PHILADELPHIA -- Former U.S. representative Chaka Fattah was sentenced Monday to a 10-year prison term by a judge who said he was "astonished" a veteran legislator would steal government and charity funds to pay his son's debts and buy a vacation home.
Fattah, a Democrat born into a family of black activists in west Philadelphia, spent two decades in Congress working on housing, education, gun control and other issues of concern to his mostly poor district.
Fattah and his TV-anchor wife, meanwhile, took in more than $500,000 a year.
Yet Fattah's finances grew dire after a failed 2007 run for mayor, when he faced new campaign-spending limits that led him to take an illegal $1 million loan from a friend. The trouble escalated when the friend called in the debt.
As he awaited his sentence, Fattah told the judge he had mixed emotions: saddened to find himself in court but grateful for the work he was able to do over 37 years as a state and federal lawmaker.

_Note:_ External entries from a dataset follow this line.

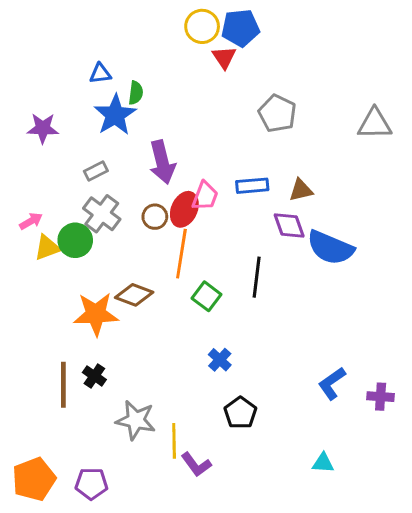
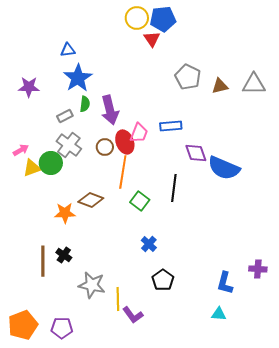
green semicircle: (136, 93) -> (85, 104), moved
brown triangle: (301, 190) -> (220, 86), moved
red ellipse: (184, 209) -> (125, 142), turned -45
orange star: (96, 314) -> (65, 213), size x0.7
blue L-shape: (332, 383) -> (225, 283), moved, turned -40

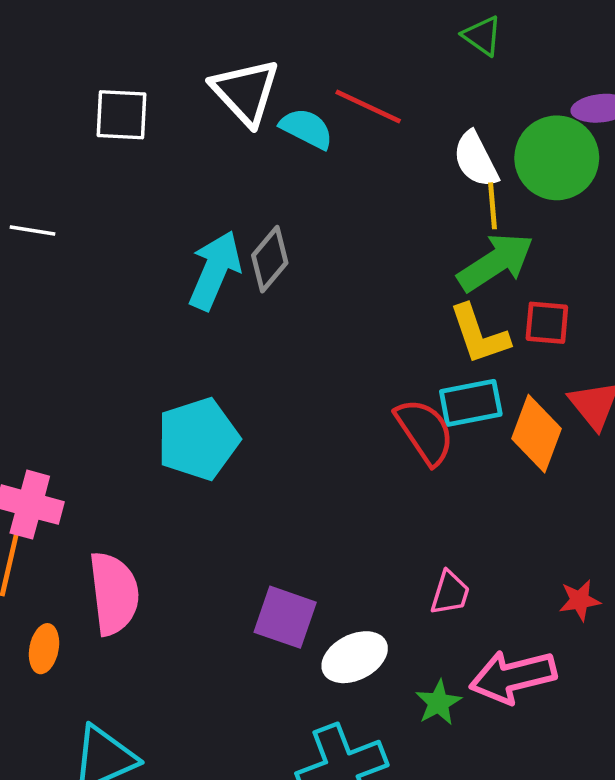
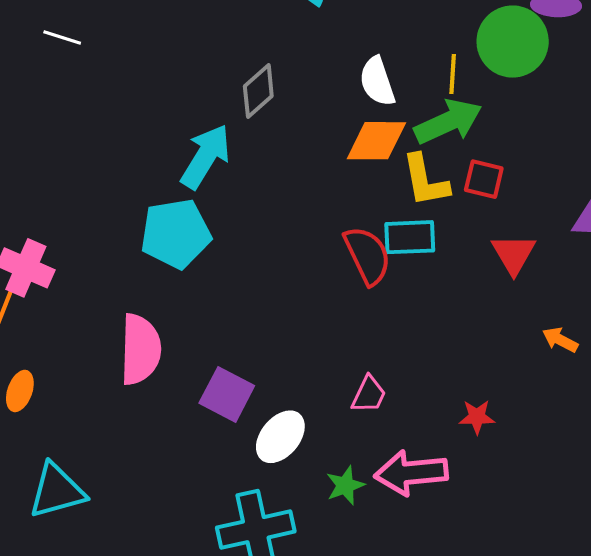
white semicircle: (476, 159) -> (377, 81), moved
cyan arrow: (215, 270) -> (206, 156), moved
orange diamond: (536, 434) -> (376, 141), moved, turned 62
pink semicircle: (114, 593) -> (140, 349), moved
white ellipse: (355, 657) -> (280, 437), turned -32

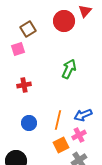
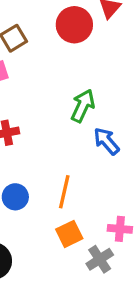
blue arrow: (83, 115) -> (106, 141), moved, turned 72
pink cross: (79, 135) -> (120, 229), moved, turned 32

"I've helped tens of millions of people," said Fattah, 60. "(That) has nothing to do with the fact that I've been found on the wrong side of these questions by a jury."
Fattah lost the spring primary days before trial and resigned his seat after his June conviction. The jury found he took the $1 million loan from the chairman of Sallie Mae, the student-loan corporation. He returned $400,000 of it and repaid some of the rest with federal grant money he had steered to an education nonprofit run by former aides.

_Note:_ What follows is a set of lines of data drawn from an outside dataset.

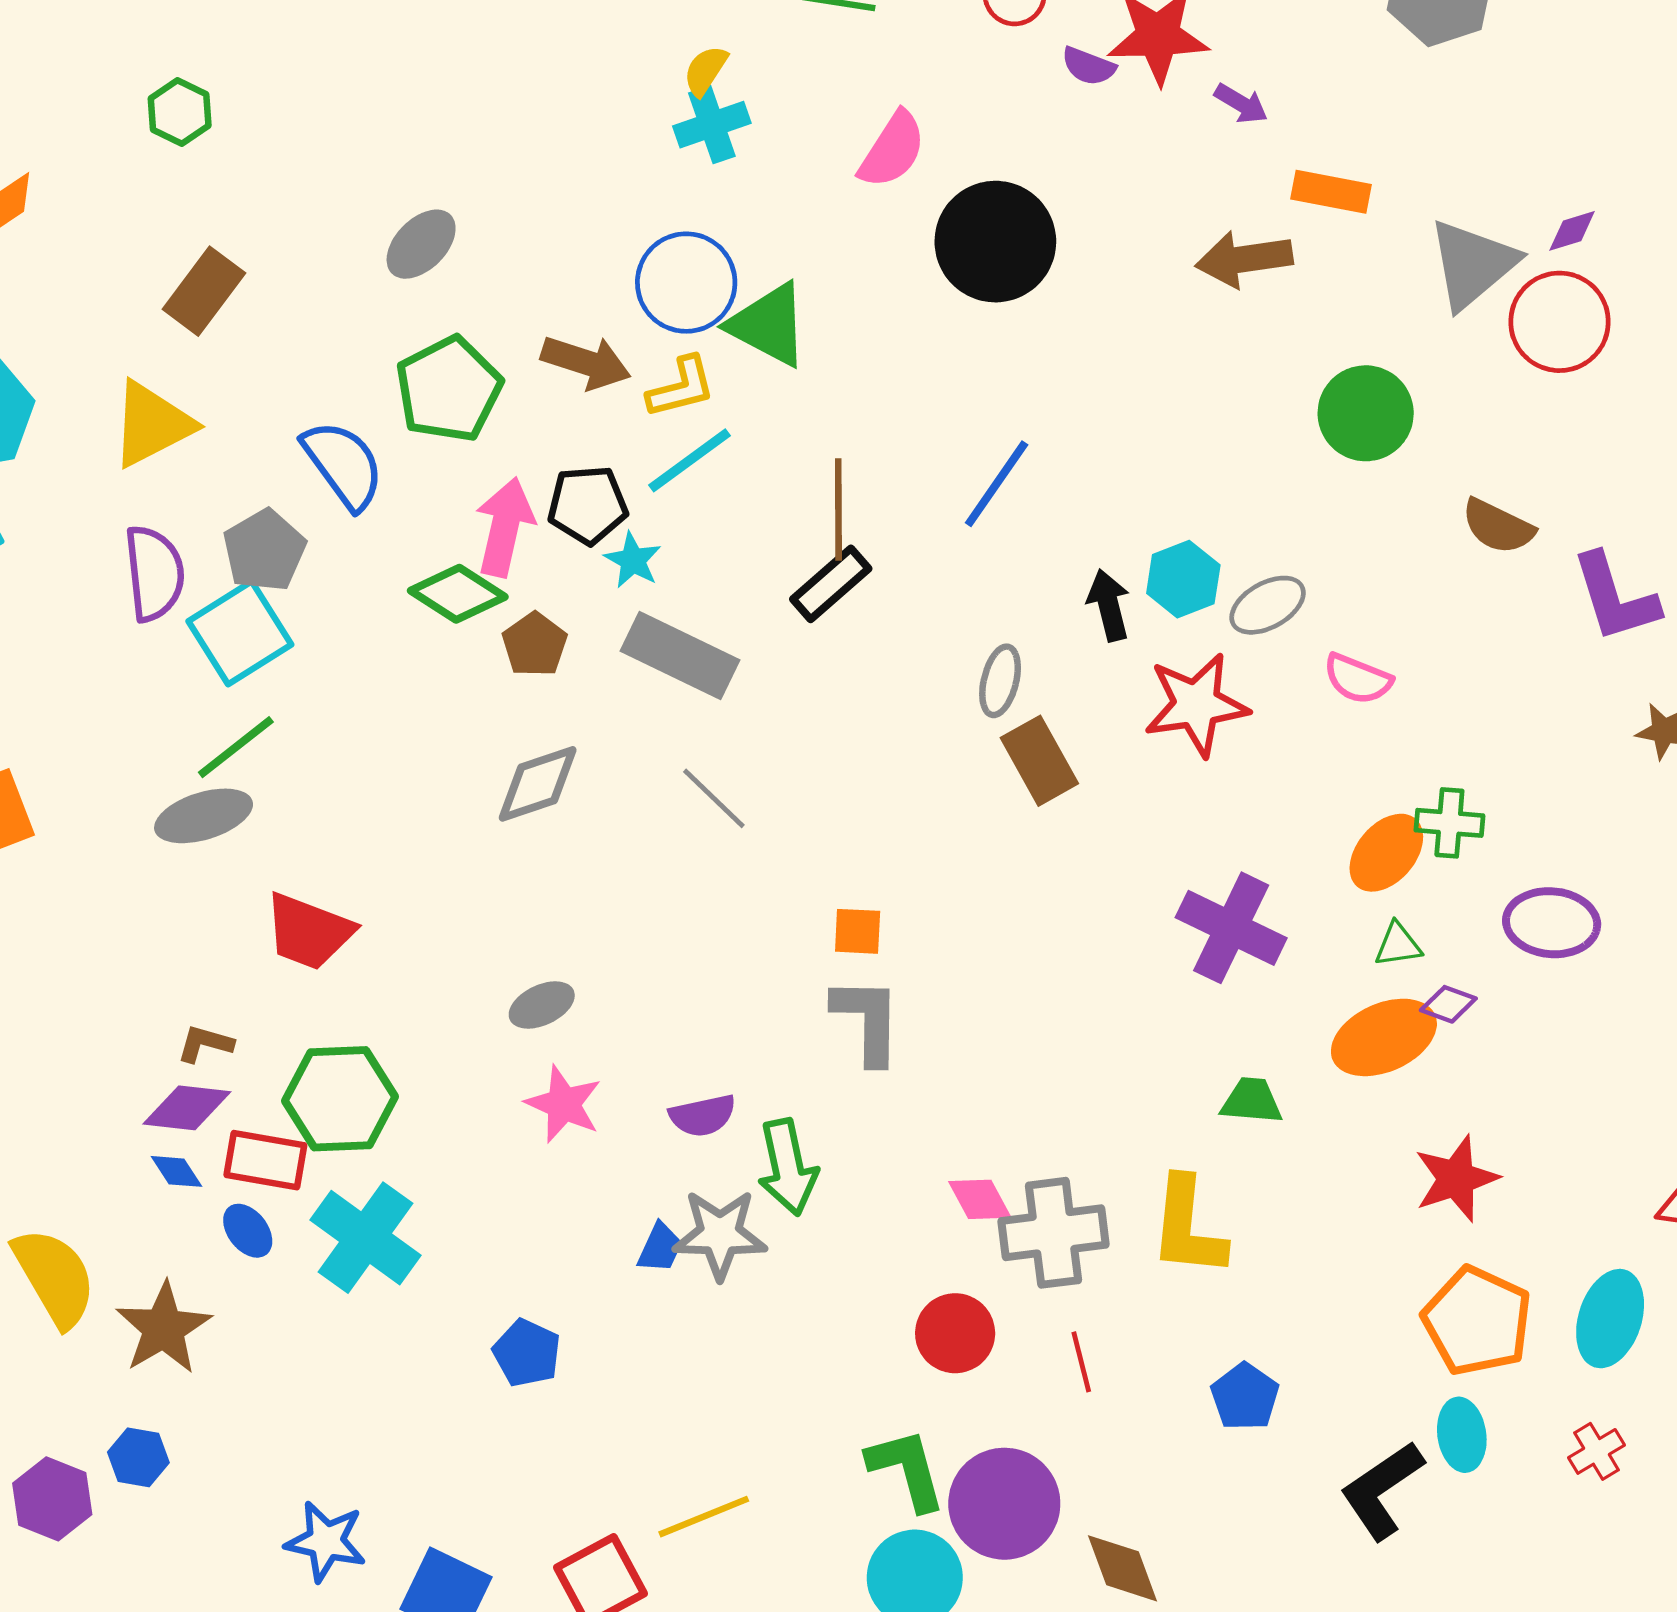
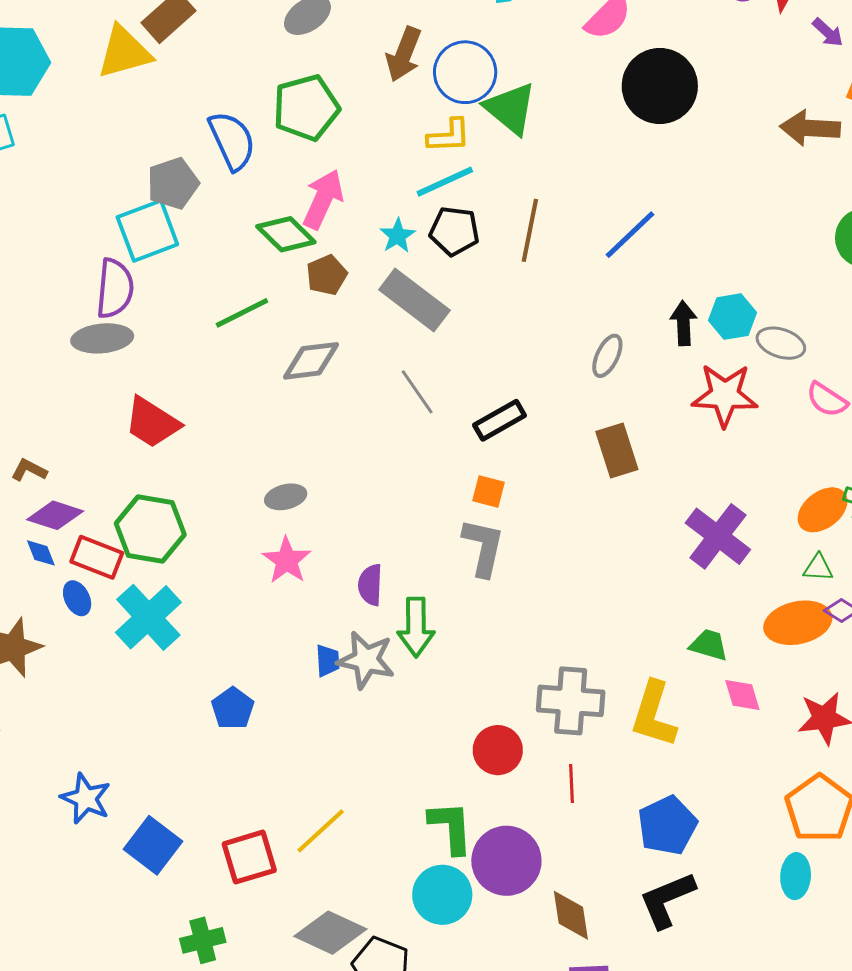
brown arrow: (586, 362) -> (404, 54), moved, turned 82
yellow triangle: (152, 424) -> (124, 52), moved
black pentagon: (588, 505) -> (454, 231), moved
purple semicircle: (154, 573) -> (115, 289), moved
black rectangle: (831, 584) -> (500, 420), moved
gray ellipse: (1268, 605) -> (781, 343), turned 36
green line: (236, 747) -> (242, 313), moved
brown rectangle: (1039, 761) -> (617, 450), moved
brown L-shape: (205, 1044) -> (29, 470), moved
purple semicircle: (703, 1116) -> (370, 585), turned 93
pink diamond: (980, 1199) -> (742, 695), moved
blue trapezoid: (660, 1248) -> (328, 661), turned -40
blue pentagon: (1245, 1397) -> (667, 825), size x1.4
black L-shape: (1382, 1490) -> (667, 900), moved
yellow line: (704, 1517) -> (321, 831), turned -32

The not-for-profit efforts -- including a NASA-funded mobile science classroom emblazoned with Fattah's name that roamed Philadelphia during the mayoral campaign -- helped promote Fattah's political career, prosecutors said. Fattah also was ordered Monday to repay $600,000 to Sallie Mae and NASA.
"For someone so interested in advancing education for the disadvantaged, you had the temerity to steal from the Educational Advancement Alliance, a nonprofit supported by government funds," U.S. District Judge Harvey Bartle said. "While you have done much good, you also engaged in grave and widespread criminal activity."
Four co-defendants who helped Fattah move government grants and other money among his campaign, the not-for-profits and his consultants will be sentenced this week.
Fattah used the money on campaign and personal expenses, the jury found. He put $23,000 in nonprofit funds toward his son's college loans and took an $18,000 bribe to try to help a friend become an ambassador. Fattah and his wife used that money for a down payment on a Poconos vacation home. They told authorities it covered the friend's purchase of a Porsche owned by Fattah's wife, but the Porsche never left their garage.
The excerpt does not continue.